Conseil d’État, 28 septembre 2021, n°431625Le Conseil d’État a pris prétexte d’un litige opposant des masseurs-kinésithérapeutes à une commune pour trancher une question importante :
une personne publique peut-elle légalement louer un de ses biens pour un loyer inférieur à sa valeur locative ?Le contexte est assez simple : une commune avait signé un contrat de location de locaux professionnels avec un masseur-kinésithérapeute à des conditions préférentielles, c’est-à-dire en dessous des prix pratiqués sur le marché locatif.
Or quatre autres masseurs-kinésithérapeutes ont attaqué en justice ce contrat, l’estimant illégal.
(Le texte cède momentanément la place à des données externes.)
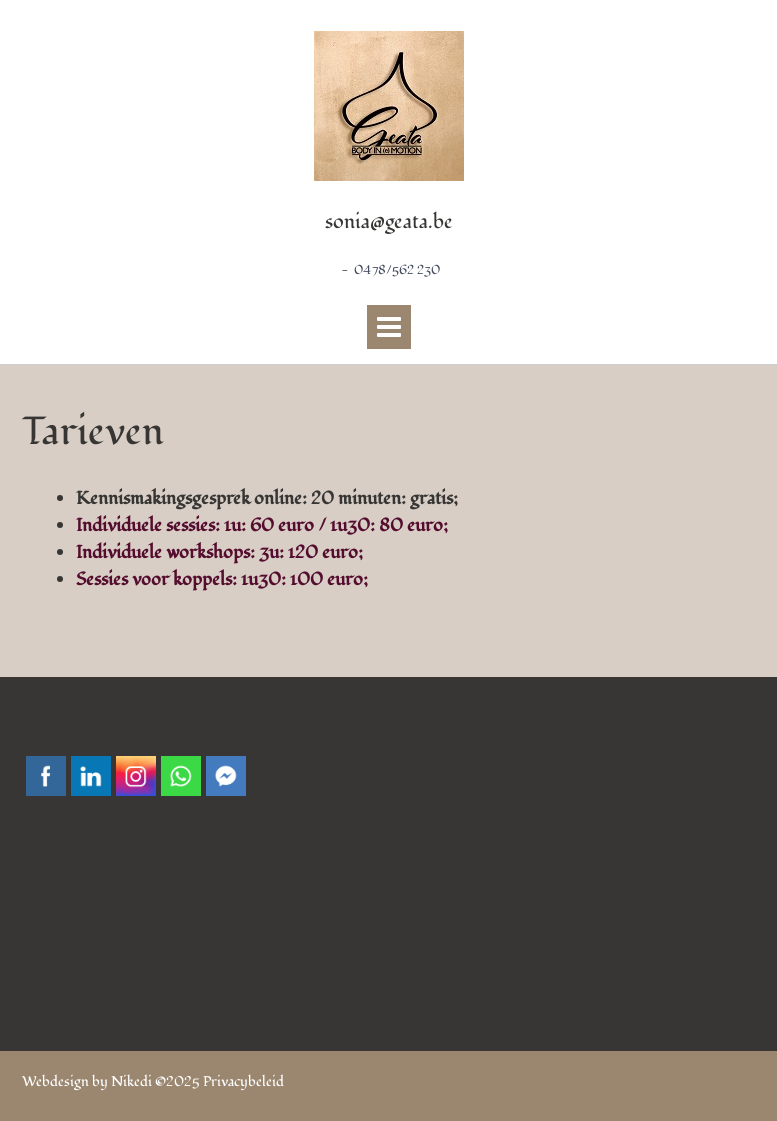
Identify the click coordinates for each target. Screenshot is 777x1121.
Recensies (389, 920)
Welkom (389, 868)
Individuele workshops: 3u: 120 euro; (219, 552)
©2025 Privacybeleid (219, 1081)
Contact (389, 894)
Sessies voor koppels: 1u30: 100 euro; (222, 579)
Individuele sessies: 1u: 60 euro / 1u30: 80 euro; (262, 525)
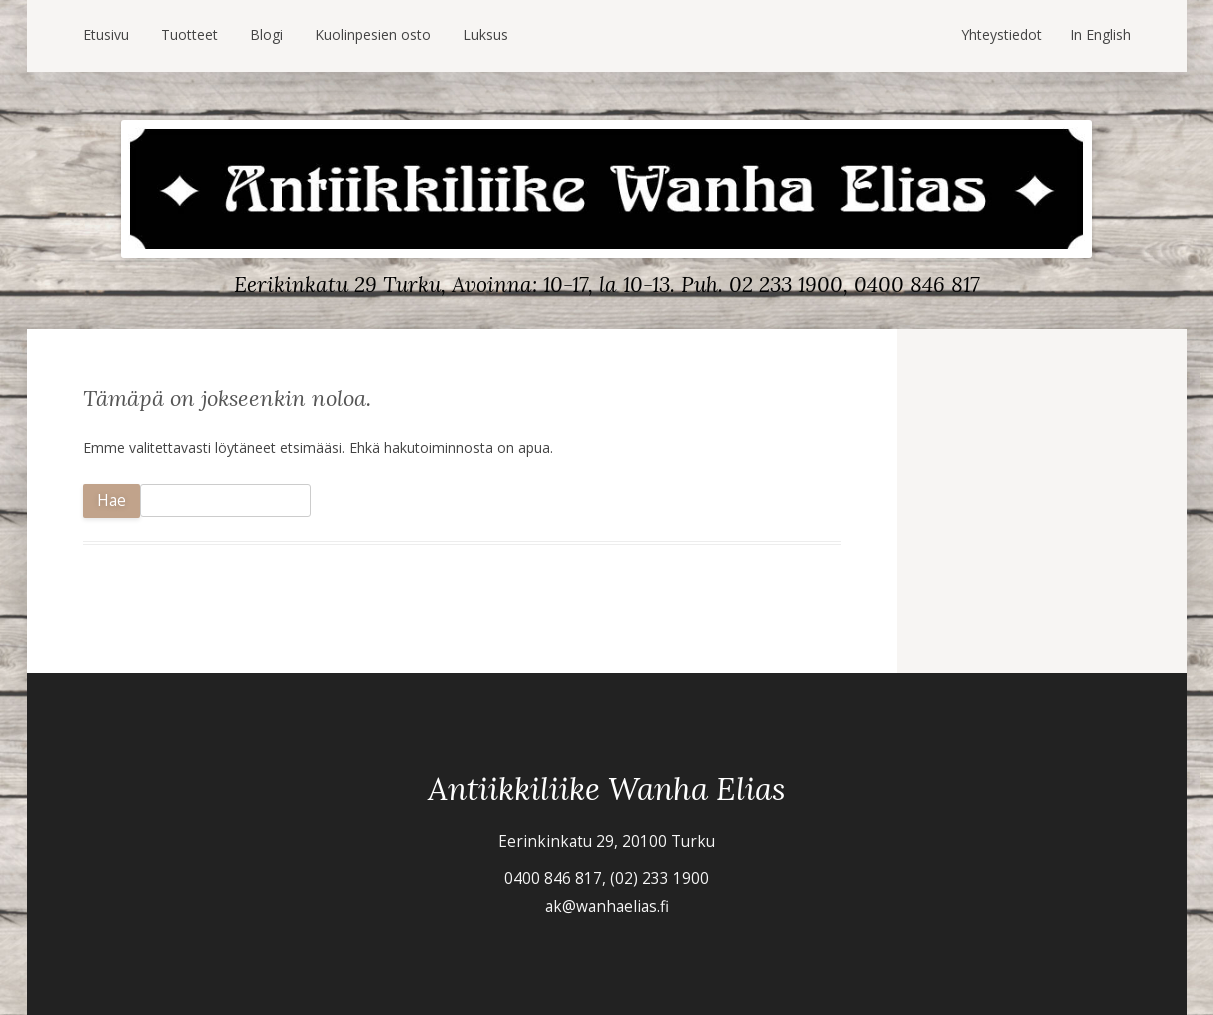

Ils considéraient que ce « prix d’ami » caractérisait une concurrence déloyale à leur détriment et qu’en favorisant ainsi l’implantation d’un de leurs confrères, la commune n’avait pas respecté la loi.
Dans un premier temps, le Conseil d’État a constaté après examen des pièces du dossier que les conditions du bail conclu par la commune en question étaient en effet bien plus favorables que celles du marché compte tenu du loyer moyen au mètre carré versé par d'autres professionnels de santé pour des locaux similaires.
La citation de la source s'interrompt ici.